# Work order:
Copy each line of the records that includes "also".

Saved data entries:
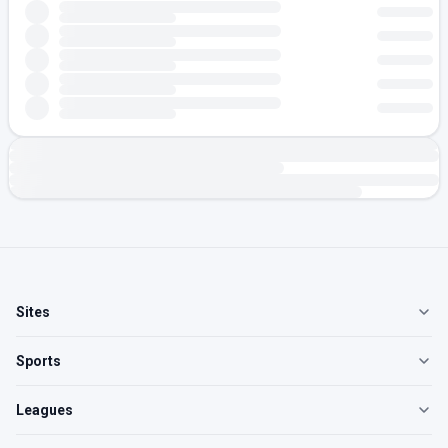
Sites
Sports
Leagues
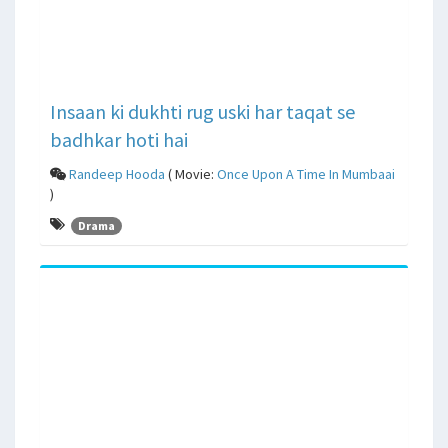
Insaan ki dukhti rug uski har taqat se
badhkar hoti hai
Randeep Hooda
( Movie:
Once Upon A Time In Mumbaai
)
Drama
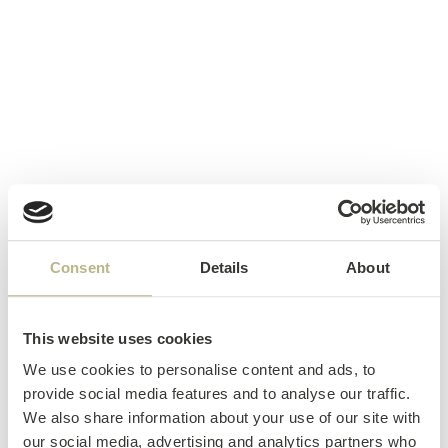
Consent
Details
About
This website uses cookies
We use cookies to personalise content and ads, to
provide social media features and to analyse our traffic.
We also share information about your use of our site with
our social media, advertising and analytics partners who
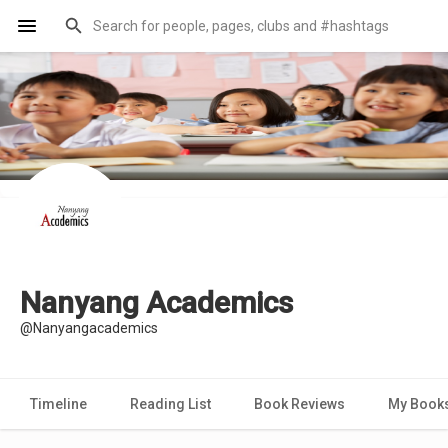
Nanyang Academics
@Nanyangacademics
Timeline
Reading List
Book Reviews
My Book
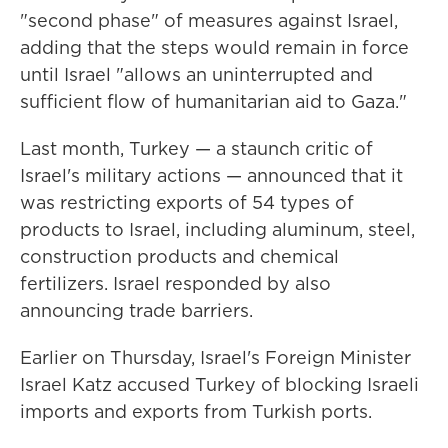
"second phase" of measures against Israel,
adding that the steps would remain in force
until Israel "allows an uninterrupted and
sufficient flow of humanitarian aid to Gaza."
Last month, Turkey — a staunch critic of
Israel's military actions — announced that it
was restricting exports of 54 types of
products to Israel, including aluminum, steel,
construction products and chemical
fertilizers. Israel responded by also
announcing trade barriers.
Earlier on Thursday, Israel's Foreign Minister
Israel Katz accused Turkey of blocking Israeli
imports and exports from Turkish ports.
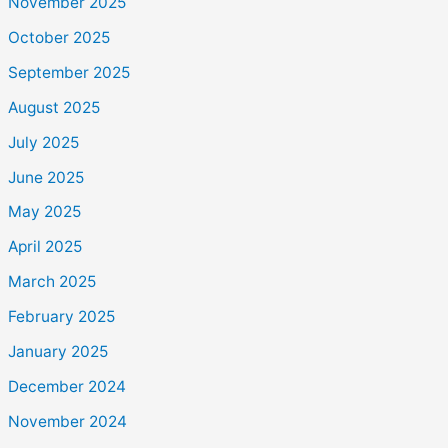
November 2025
October 2025
September 2025
August 2025
July 2025
June 2025
May 2025
April 2025
March 2025
February 2025
January 2025
December 2024
November 2024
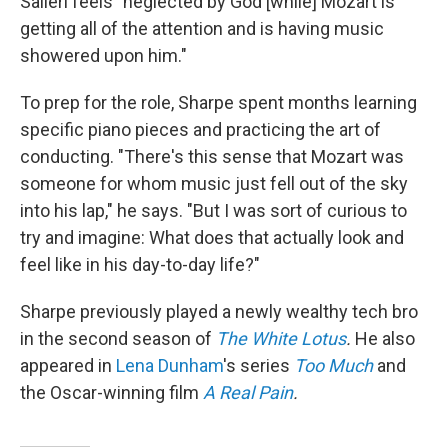
Salieri feels "neglected by God [while] Mozart is
getting all of the attention and is having music
showered upon him."
To prep for the role, Sharpe spent months learning
specific piano pieces and practicing the art of
conducting. "There's this sense that Mozart was
someone for whom music just fell out of the sky
into his lap," he says. "But I was sort of curious to
try and imagine: What does that actually look and
feel like in his day-to-day life?"
Sharpe previously played a newly wealthy tech bro
in the second season of
The White Lotus
.
He also
appeared in
Lena Dunham
's series
Too Much
and
the Oscar-winning film
A Real Pain
.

# Exercise solution:
We also share information about your use of our site with
fertilizers. Israel responded by also
He also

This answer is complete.